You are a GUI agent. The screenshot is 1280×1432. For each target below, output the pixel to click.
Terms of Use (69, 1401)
================
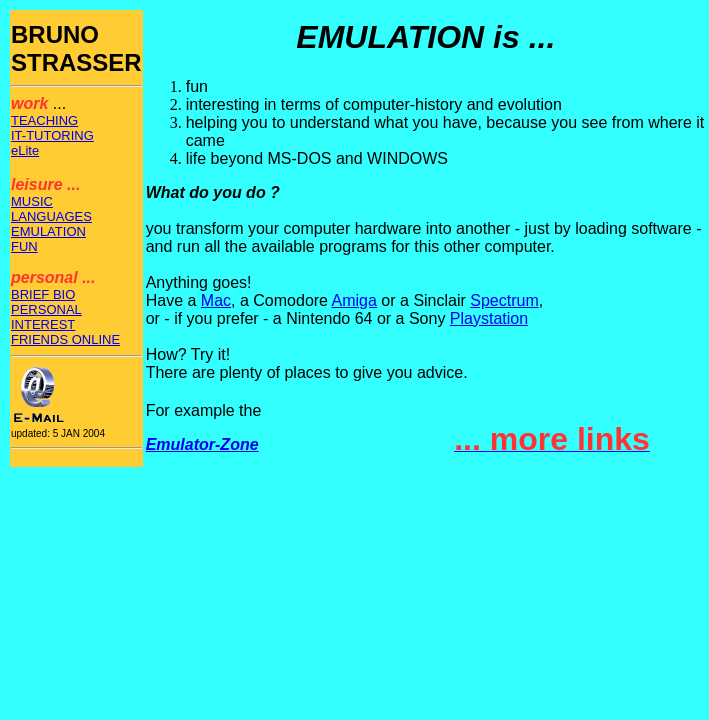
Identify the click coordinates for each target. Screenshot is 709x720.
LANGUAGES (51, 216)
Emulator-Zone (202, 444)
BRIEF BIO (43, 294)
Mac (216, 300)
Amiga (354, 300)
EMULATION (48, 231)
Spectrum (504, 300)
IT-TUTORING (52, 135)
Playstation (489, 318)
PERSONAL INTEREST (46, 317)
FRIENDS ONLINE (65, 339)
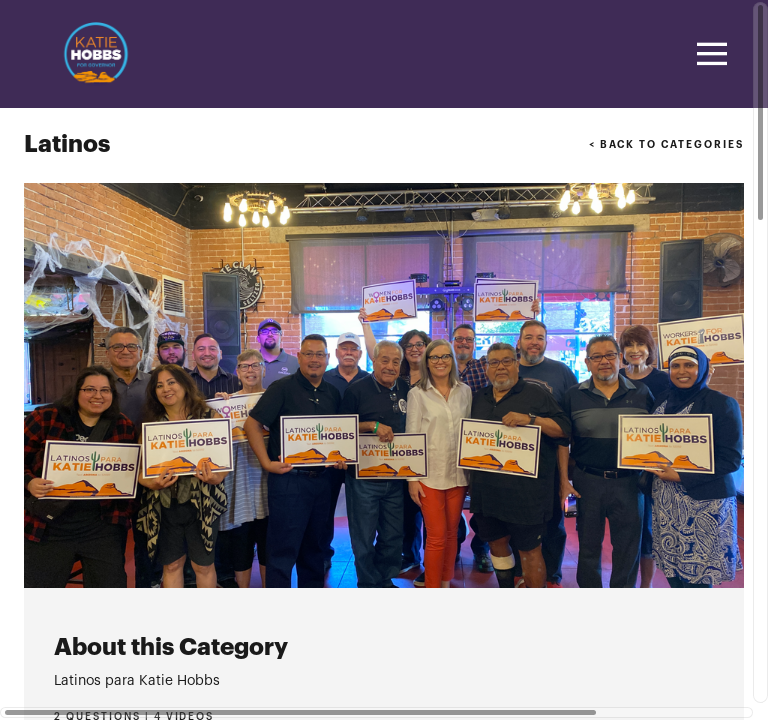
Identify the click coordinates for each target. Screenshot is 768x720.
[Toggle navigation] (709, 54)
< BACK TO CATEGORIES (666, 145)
================
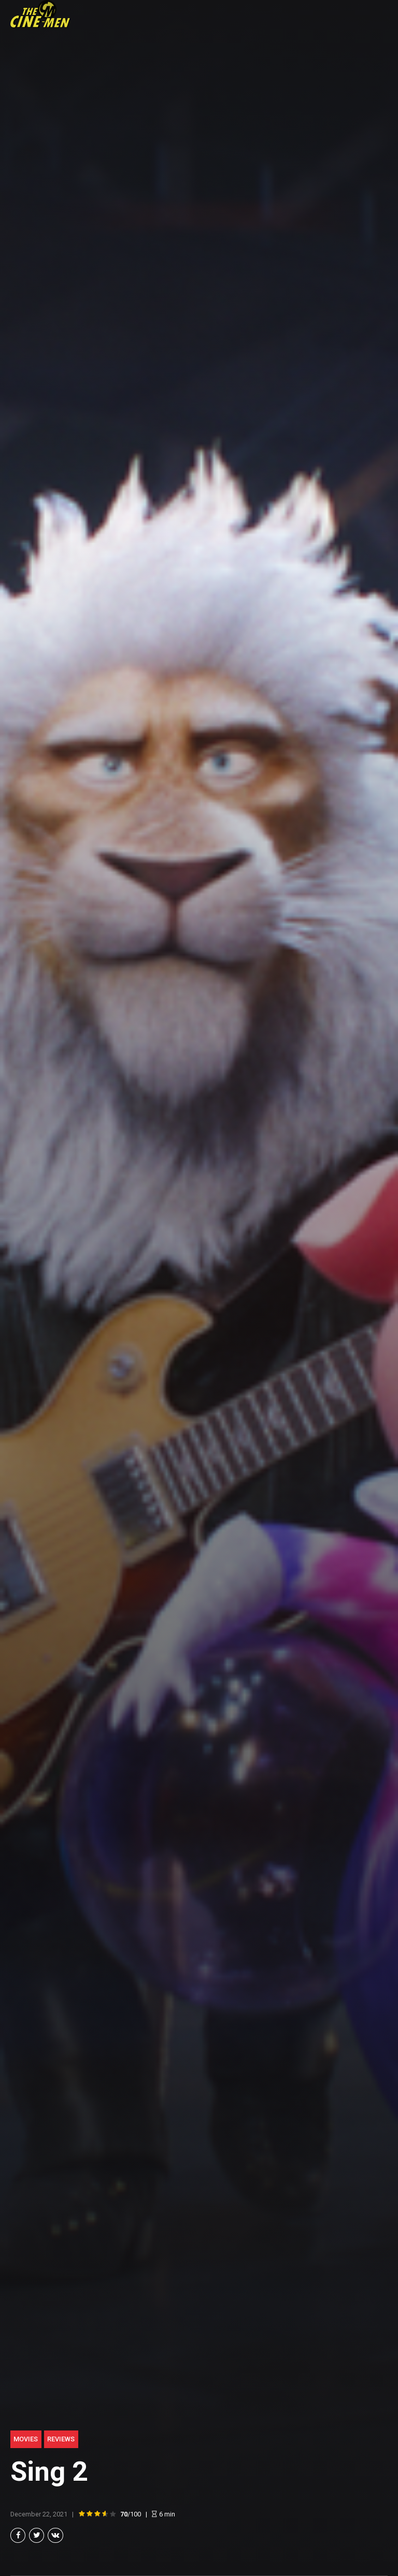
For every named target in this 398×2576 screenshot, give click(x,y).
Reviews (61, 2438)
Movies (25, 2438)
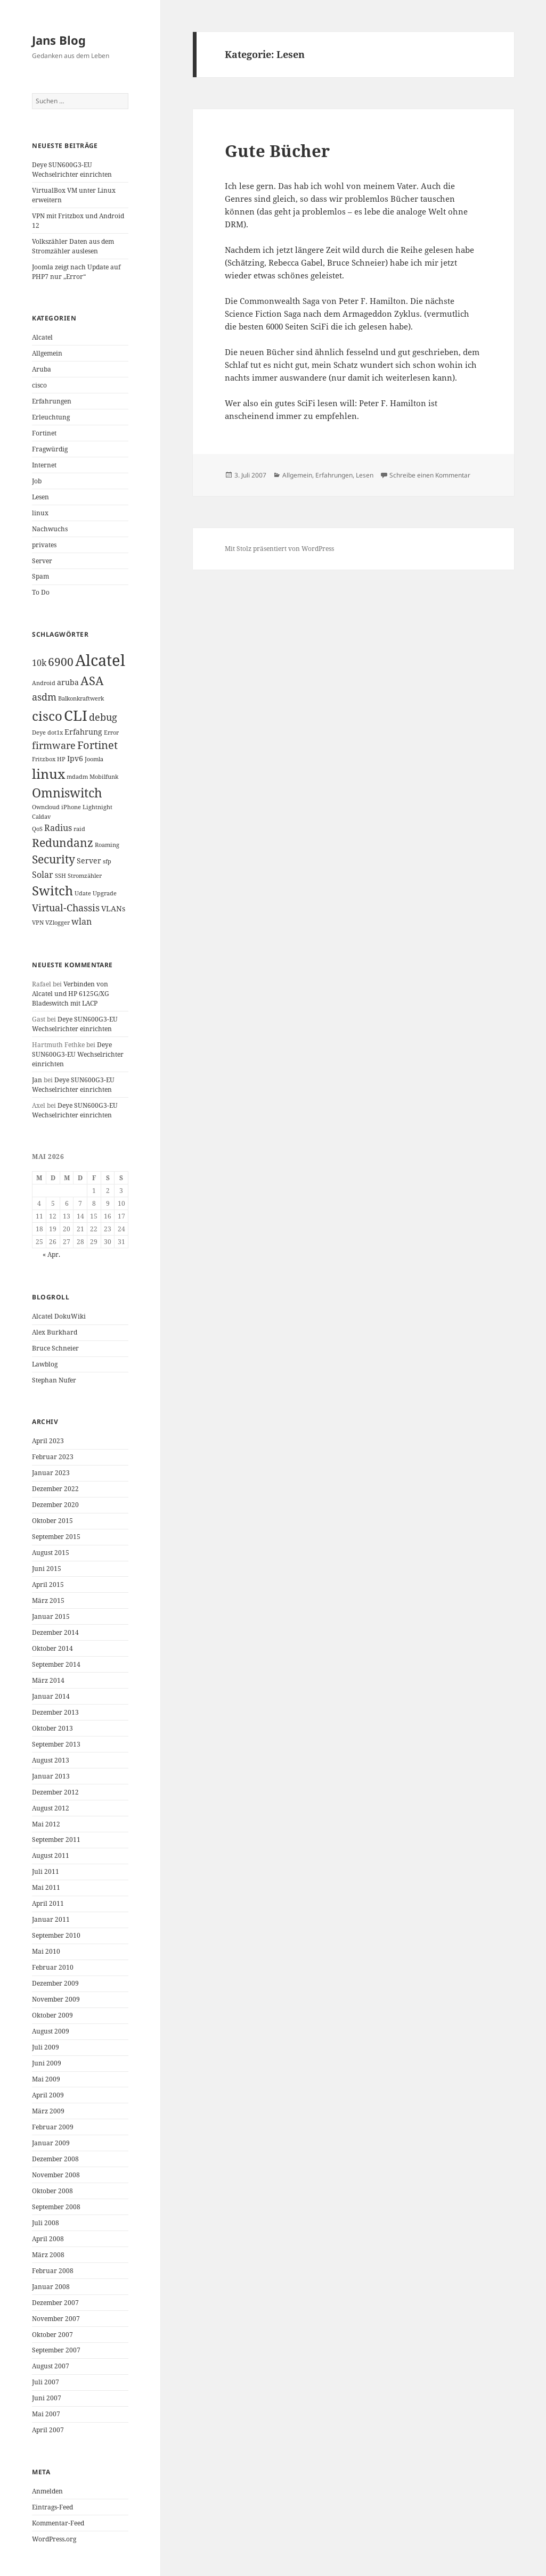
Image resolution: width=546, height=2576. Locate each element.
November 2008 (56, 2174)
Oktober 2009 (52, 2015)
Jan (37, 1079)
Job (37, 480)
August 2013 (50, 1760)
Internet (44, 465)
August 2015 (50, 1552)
================
# [PROBLEM DETAILS]
Within the entries above, give again exactly the lines starting at the one that contains "Spectrum (504, 300)" and ending at the one that contains "< BACK TO CATEGORIES (666, 145)", leaving out the pictures.

# [WRITTEN SOLUTION]
Spectrum (504, 300)
IT-TUTORING (52, 135)
Playstation (489, 318)
PERSONAL INTEREST (46, 317)
FRIENDS ONLINE (65, 339)
Identify the click coordinates for each target. Screenshot is 768x720.
[Toggle navigation] (709, 54)
< BACK TO CATEGORIES (666, 145)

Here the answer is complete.